Wednesday, 18 November 2015
Beginnings and Ends
Hello, it's me
Its been awhile, now I think its time to check in. In so many ways.
So its taken me a while to get my password and username straight after not logging in year for many years, as you can see by the last post date. But I am here now. My first intention was to get back onto this blogging idea I had so many years ago, with a new spin of course. I was going to change the name to something a little more catchy and related to my current state and give it a little make over. As I finally got the password to work, I jumped into changing that name but realized that name does in fact reflect the exact state that I am currently in, be it now in a different context. When I first started this blog in 2012, I was excited and overwhelmed as a new house and acreage owner. I wanted to tell the world how amazing my life was coming along, my great boyfriend at the time (now wonderful hubby), my chickens, my animals, my everyday craftyness, everything that got me running straight out of bed in the morning. At the time I wanted a cute fun name that reflected my love for local food, my everyday muses, and for good measure throw in there a geographical cue, living on our beautiful Creek. You know how it is, like every other blogger out there searching for that fitting name for themselves. All those good things and intentions was the meaning behind starting Fork In The Creek. But today, four years later, its turned into a different meaning. I am now at a Fork in the Creek, my own fork, my own creek. So the name stays. Hello from Fork In the Creek.
So here goes, I'm starting this journal following how I am on the journey of getting to the better place I know I should already be a little closer to finding. Finding my Zen, finding my balance, finding relief, finding, well, me.
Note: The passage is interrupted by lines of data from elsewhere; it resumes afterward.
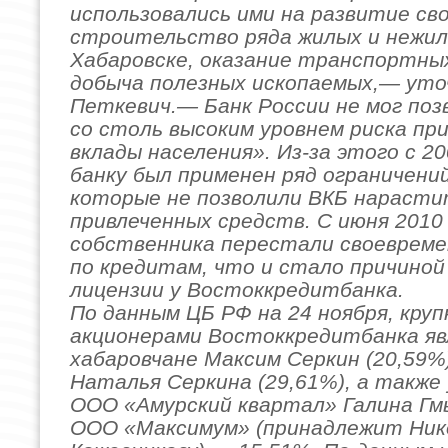
использовались ими на развитие св
строительство ряда жилых и нежил
Хабаровске, оказание транспортных
добыча полезных ископаемых,— уто
Петкевич.— Банк России не мог поз
со столь высоким уровнем риска пр
вклады населения». Из-за этого с 20
банку был применен ряд ограничений
которые не позволили ВКБ нарасти
привлеченных средств. С июня 2010
собственника перестали своеврем
по кредитам, что и стало причино
лицензии у Востоккредитбанка.
По данным ЦБ РФ на 24 ноября, кру
акционерами Востоккредитбанка яв
хабаровчане Максим Серкин (20,59%
Наталья Серкина (29,61%), а также
ООО «Амурский квартал» Галина Гмы
ООО «Максимум» (принадлежит Ни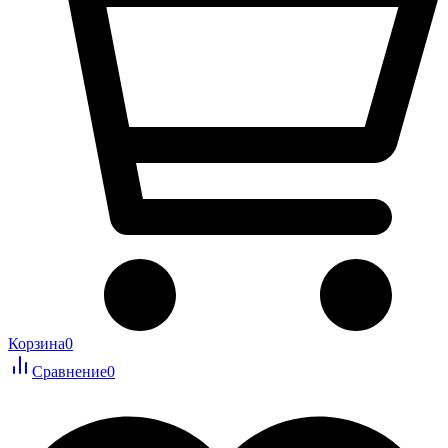
Корзина
0
Сравнение
0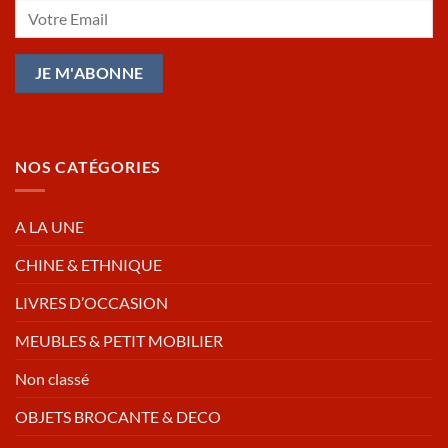
NOS CATÉGORIES
A LA UNE
CHINE & ETHNIQUE
LIVRES D’OCCASION
MEUBLES & PETIT MOBILIER
Non classé
OBJETS BROCANTE & DECO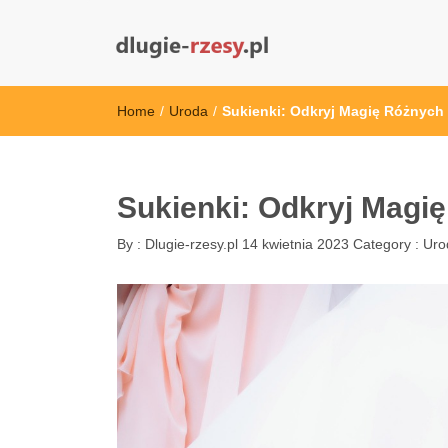
dlugie-rzesy.pl
Home
/
Uroda
/
Sukienki: Odkryj Magię Różnych
Sukienki: Odkryj Magi
By :
Dlugie-rzesy.pl
14 kwietnia 2023
Category :
Uro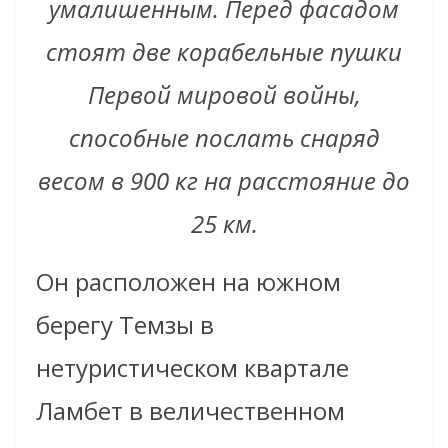
умалишенным. Перед фасадом
стоят две корабельные пушки
Первой мировой войны,
способные послать снаряд
весом в 900 кг на расстояние до
25 км.
Он расположен на южном
берегу Темзы в
нетуристическом квартале
Ламбет в величественном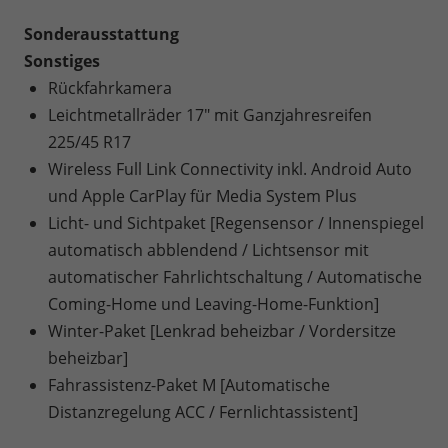
Sonderausstattung
Sonstiges
Rückfahrkamera
Leichtmetallräder 17" mit Ganzjahresreifen
225/45 R17
Wireless Full Link Connectivity inkl. Android Auto
und Apple CarPlay für Media System Plus
Licht- und Sichtpaket [Regensensor / Innenspiegel
automatisch abblendend / Lichtsensor mit
automatischer Fahrlichtschaltung / Automatische
Coming-Home und Leaving-Home-Funktion]
Winter-Paket [Lenkrad beheizbar / Vordersitze
beheizbar]
Fahrassistenz-Paket M [Automatische
Distanzregelung ACC / Fernlichtassistent]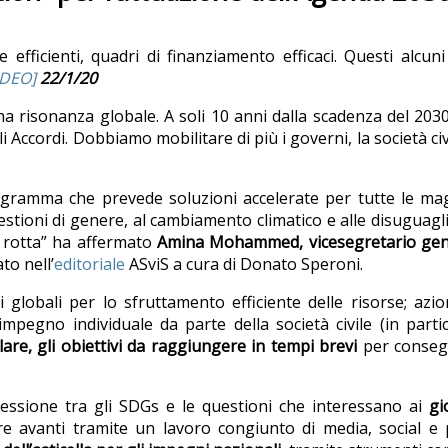
efficienti, quadri di finanziamento efficaci. Questi alcuni
IDEO]
22/1/20
una risonanza globale. A soli 10 anni dalla scadenza del 2030
ccordi. Dobbiamo mobilitare di più i governi, la società civi
ogramma che prevede soluzioni accelerate per tutte le ma
uestioni di genere, al cambiamento climatico e alle disuguagl
 rotta” ha affermato
Amina Mohammed, vicesegretario gen
to nell’
editoriale
ASviS a cura di Donato Speroni.
 globali per lo sfruttamento efficiente delle risorse; azio
impegno individuale da parte della società civile (in parti
lare, gli obiettivi da raggiungere in tempi brevi
per consegu
nessione tra gli SDGs e le questioni che interessano ai
gi
re avanti tramite un lavoro congiunto di media, social e 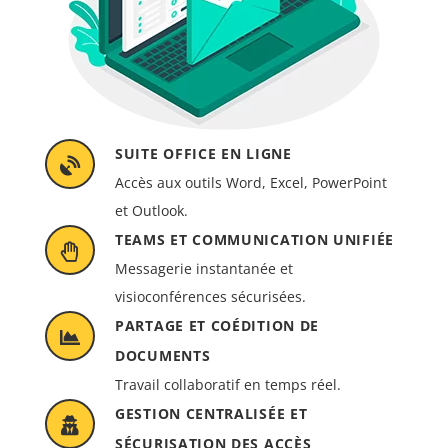
SUITE OFFICE EN LIGNE
Accès aux outils Word, Excel, PowerPoint
et Outlook.
TEAMS ET COMMUNICATION UNIFIÉE
Messagerie instantanée et
visioconférences sécurisées.
PARTAGE ET COÉDITION DE
DOCUMENTS
Travail collaboratif en temps réel.
GESTION CENTRALISÉE ET
SÉCURISATION DES ACCÈS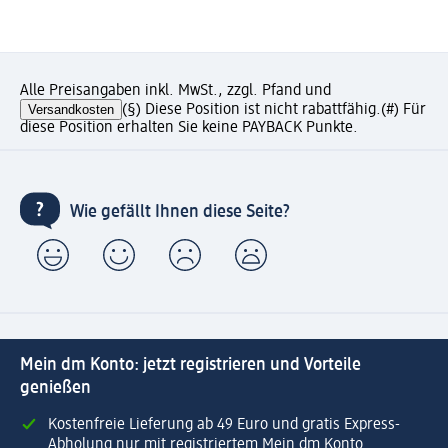
Alle Preisangaben inkl. MwSt., zzgl. Pfand und
Versandkosten
(§) Diese Position ist nicht rabattfähig.
(#) Für
diese Position erhalten Sie keine PAYBACK Punkte.
Wie gefällt Ihnen diese Seite?
Mein dm Konto: jetzt registrieren und Vorteile
genießen
Kostenfreie Lieferung ab 49 Euro und gratis Express-
Abholung nur mit registriertem Mein dm Konto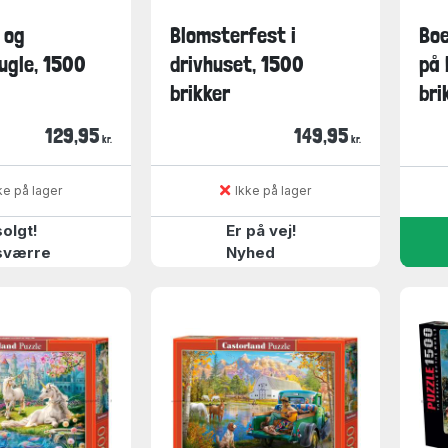
 og
Blomsterfest i
Boe
gle, 1500
drivhuset, 1500
på 
brikker
bri
129,95
149,95
kr.
kr.
ke på lager
Ikke på lager
olgt!
Er på vej!
sværre
Nyhed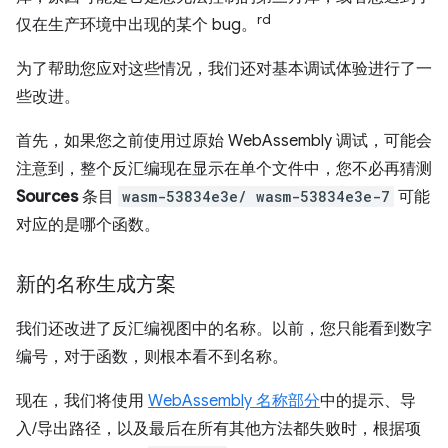
rd
仅在生产环境中出现的某个 bug。
为了帮助您应对这些情况，我们还对基本调试体验进行了一
些改进。
首先，如果您之前使用过原始 WebAssembly 调试，可能会
注意到，整个反汇编现在显示在单个文件中，您不必再猜测
Sources
条目
wasm-53834e3e/ wasm-53834e3e-7
可能
对应的是哪个函数。
新的名称生成方案
我们还改进了反汇编视图中的名称。以前，您只能看到数字
编号，对于函数，则根本看不到名称。
现在，我们将使用
WebAssembly 名称部分
中的提示、导
入/导出路径，以及最后在所有其他方法都失败时，根据项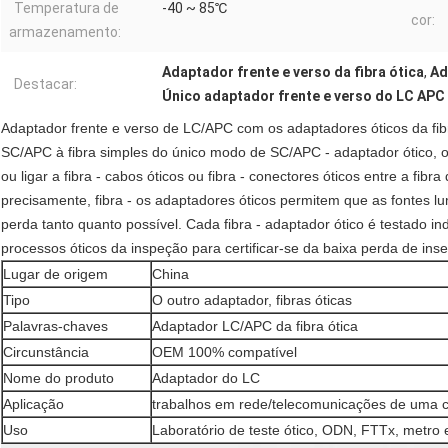
Temperatura de
-40 ~ 85℃
cor:
armazenamento:
Adaptador frente e verso da fibra ótica
,
Ad
Destacar:
Único adaptador frente e verso do LC AP
Adaptador frente e verso de LC/APC com os adaptadores óticos da fi
SC/APC à fibra simples do único modo de SC/APC - adaptador ótico, ou
ou ligar a fibra - cabos óticos ou fibra - conectores óticos entre a fibra
precisamente, fibra - os adaptadores óticos permitem que as fontes 
perda tanto quanto possível. Cada fibra - adaptador ótico é testado ind
processos óticos da inspeção para certificar-se da baixa perda de ins
Lugar de origem
China
Tipo
O outro adaptador, fibras óticas
Palavras-chaves
Adaptador LC/APC da fibra ótica
Circunstância
OEM 100% compatível
Nome do produto
Adaptador do LC
Aplicação
trabalhos em rede/telecomunicações de uma
Uso
Laboratório de teste ótico, ODN, FTTx, metro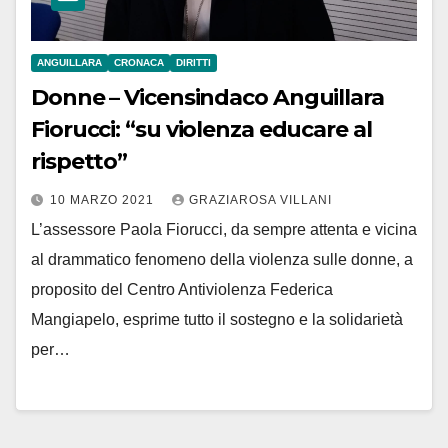
ANGUILLARA
CRONACA
DIRITTI
Donne – Vicensindaco Anguillara
Fiorucci: “su violenza educare al
rispetto”
10 MARZO 2021
GRAZIAROSA VILLANI
L’assessore Paola Fiorucci, da sempre attenta e vicina
al drammatico fenomeno della violenza sulle donne, a
proposito del Centro Antiviolenza Federica
Mangiapelo, esprime tutto il sostegno e la solidarietà
per…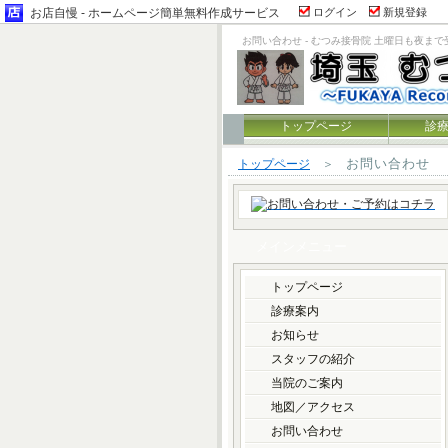
お店自慢 - ホームページ簡単無料作成サービス
ログイン
新規登録
お問い合わせ - むつみ接骨院 土曜日も夜まで
トップページ
診
お問い合わせ
トップページ
＞
メインメニュー
トップページ
診療案内
お知らせ
スタッフの紹介
当院のご案内
地図／アクセス
お問い合わせ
Today should be my Day #1 of not drinking. Because yesterday was supposed to be my last day and today was supposed to be Day #1, cause you know, that's what I said. That's what I've said every morning for the past, hmmm I don't know actually, lets say going on multiple years. But today is my last day, I swear, it needs to be. So I'll carry on with my last bottle of wine that I've already purchased for after work tonight. Don't forget to include that single beer I purchased to get the party started. I will hate it, but feel so comforted at the same as I drink the entire thing. I won't feel as bad after the first couple, don't worry. As I pour the last drop late tonight, I will say to myself that its the last time (again). Tomorrow is my Day #1.